** Opening SUPPLIED MATERIAL block **
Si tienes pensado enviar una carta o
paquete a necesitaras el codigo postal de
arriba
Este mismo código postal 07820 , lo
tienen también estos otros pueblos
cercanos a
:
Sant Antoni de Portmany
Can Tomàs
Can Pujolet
** Closing SUPPLIED MATERIAL block **
EXERCISE REQUIREMENTS:
The word is "postal". Copy every line above where it appears.

ANSWER AREA:
paquete a necesitaras el codigo postal de
Este mismo código postal 07820 , lo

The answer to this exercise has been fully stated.